Category Archives: Python

tr2-delimitation in python3

I just announce that the tr2-delimitation in Python3 is now available from the following repository.

It should return results exactly the same as the Python2 version (I verified it with the data set of the Fujisawa et al. (2016) paper).

I will maintain the old Python2 version, but the new functions will be added to this Python3 version.

Doing MCMC with PyMC and making tr2 a bit Bayesian

When you do a Bayesian inference, Markov chain Monte Carlo (MCMC) sampling is a common method to obtain a posterior probability of your model or parameter. So far, I have avoided using MCMC in my programs because I like simple and rapid algorithms. But,  MCMC now looks unavoidable when I do more sophisticated Bayesian modeling.

There are many software platforms to do MCMC with reasonable learning curves, like Stan & Rstan or BUGS. These are definitely worth studying when you want to be a serious Bayesian.

But, for now, I choose a Python package called “PyMC“. This is because it is well integrated with Python language, and there is a nice introductory textbook to learn this package. (It is freely available online, and they sell hard copies too.)

After reading some chapters of the book, I tried to solve a simple problem with PyMC, which is related to phylogenetic inference and species delimitation.

The problem is estimation of λ in the model below.

P(n_1,n_2,n_3|\lambda) = \frac{N!}{n_1!n_2!n_3!}(1-\frac{2}{3}e^{-\lambda})^{n_1}(\frac{1}{3}e^{-\lambda})^{N-n_1}

Why is this related to delimitation?  Because this is a model of distribution of tree topology when you sample 3 individuals from 3 species.
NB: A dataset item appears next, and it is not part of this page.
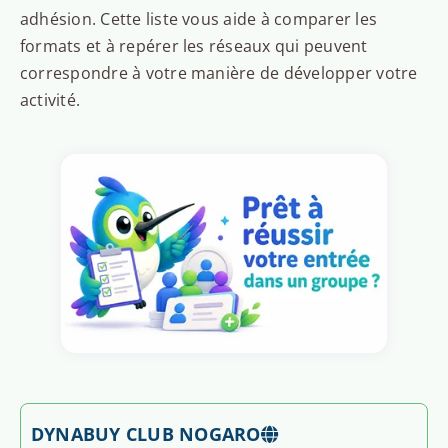
adhésion. Cette liste vous aide à comparer les
formats et à repérer les réseaux qui peuvent
correspondre à votre manière de développer votre
activité.
DYNABUY CLUB NOGARO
If you sample 3 individuals from 3 different species and reconstruct gene trees, you are more likely to see one particular topology, the same one as species tree, than others. On the other hand, if you sample 3 individuals from 1 species, 3 types of topology are evenly observed. Finding this skew / evenness of  topology distribution is a basic idea of the tr2-delimitation.
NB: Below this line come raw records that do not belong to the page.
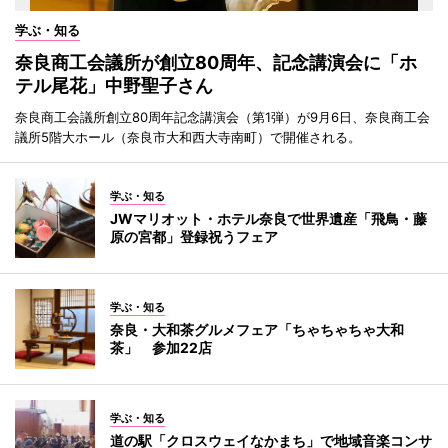
学ぶ・知る
奈良商工会議所が創立80周年、記念講演会に「ホ
テル尾花」中野聖子さん
奈良商工会議所創立80周年記念講演会（第1弾）が9月6日、奈良商工会
議所5階大ホール（奈良市大和西大寺南町）で開催される。
学ぶ・知る
JWマリオット・ホテル奈良で世界遺産「飛鳥・藤
原の宮都」登録祝うフェア
学ぶ・知る
奈良・大和茶グルメフェア「ちゃちゃちゃ大和
茶」 参加22店
学ぶ・知る
道の駅「クロスウェイなかまち」で地域音楽コンサ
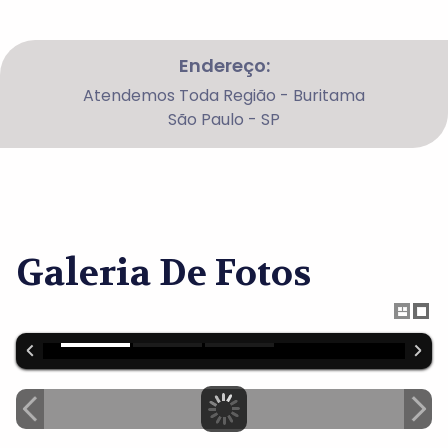
Endereço:
Atendemos Toda Região - Buritama
São Paulo - SP
Galeria De Fotos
N in the model above is the number of sampled loci, which is a sum of n1, n2 and n3, counts of three possible tree topology of 3 samples. As λ (a branch length of species tree) increases, you more frequently observe topology 1 (species tree topology). The distribution becomes more even when λ is close to zero.

With this model, a posterior distribution of λ when you observe topology counts [n1,n2,n3] is,

P(\lambda|n_1,n_2,n_3) = \frac{P(n_1,n_2,n_3|\lambda)\pi(\lambda)}{P(n_1,n_2,n_3)}

I tried to estimate this distribution by MCMC. Luckily, there is an analytical solution to posterior distribution of λ at least with a uniform prior. So, I can check if MCMC can actually work.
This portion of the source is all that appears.